The View From the Big Money Guys

There is no doubt in my mind that the current activity by the Federal Reserve is unsustainable and will end badly, that is why it is important to learn how to trade a bear market...

From Porter Stansberry

"My friend at the Value Investing Congress was impressed by hedge-fund manager Kyle Bass' speech. So much so, he's giving him $5 million to manage. Bass, with Hayman Advisors, gained notoriety after making a fortune shorting subprime mortgages. Now, he's short the entire world (the host of the conference agreed with my view that Porter could have given the same speech).

Kyle started his talk by mentioning the recently awarded Nobel Prize for economics. The folks who won the prize found increasing unemployment benefits raises unemployment. Despite this revelation, the government is still preparing to spend $1 trillion on increasing unemployment benefits.
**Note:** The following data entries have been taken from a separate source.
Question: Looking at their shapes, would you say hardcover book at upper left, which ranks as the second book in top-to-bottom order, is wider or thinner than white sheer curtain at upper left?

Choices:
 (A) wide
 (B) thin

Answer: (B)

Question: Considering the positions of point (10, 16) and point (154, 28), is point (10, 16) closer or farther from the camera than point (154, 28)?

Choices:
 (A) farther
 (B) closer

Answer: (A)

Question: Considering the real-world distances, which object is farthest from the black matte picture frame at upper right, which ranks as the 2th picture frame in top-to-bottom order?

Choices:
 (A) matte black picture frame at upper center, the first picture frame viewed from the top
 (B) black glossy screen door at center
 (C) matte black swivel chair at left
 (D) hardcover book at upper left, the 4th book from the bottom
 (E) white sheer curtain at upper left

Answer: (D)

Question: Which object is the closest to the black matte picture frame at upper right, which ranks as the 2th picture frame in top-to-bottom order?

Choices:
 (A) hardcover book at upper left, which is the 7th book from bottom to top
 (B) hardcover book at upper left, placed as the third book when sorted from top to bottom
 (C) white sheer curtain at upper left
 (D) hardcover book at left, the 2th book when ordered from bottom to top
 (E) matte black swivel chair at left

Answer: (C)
The rest of Kyle's speech was divided into three topics – the U.S, Europe, and Japan. In short, we're all in trouble. Everyone knows the problems in the U.S... We've got too much debt. We're losing an ever-increasing amount of money each year, and we're preparing to print more money. Europe is worse. I'll get to Japan in a minute...

The world is trying to paper this problem over, but it's too late. Eventually, we'll see serial defaults across the globe. Kyle argues the central banks know it's inevitable. They're just trying to get the global economy to a point where it can handle this crisis.

On to the Federal Reserve... Kyle says the Fed is "a mental crutch for depositors." The Fed's opacity is by design. The International Monetary Fund is the same way. By charter, a European has to run the IMF, but it's in Washington, D.C. Kyle said he recently visited congressman Barney Frank and asked him why the U.S. was giving the IMF $100 billion. Frank's response: "You and I both know it's not real money. It's just a journal entry." In other words, this money will never be drawn. It's just a backstop. Kyle said the IMF granted Greece 3,000% of the money it's allowed to draw from the fund... Again, it doesn't expect this money to be repaid.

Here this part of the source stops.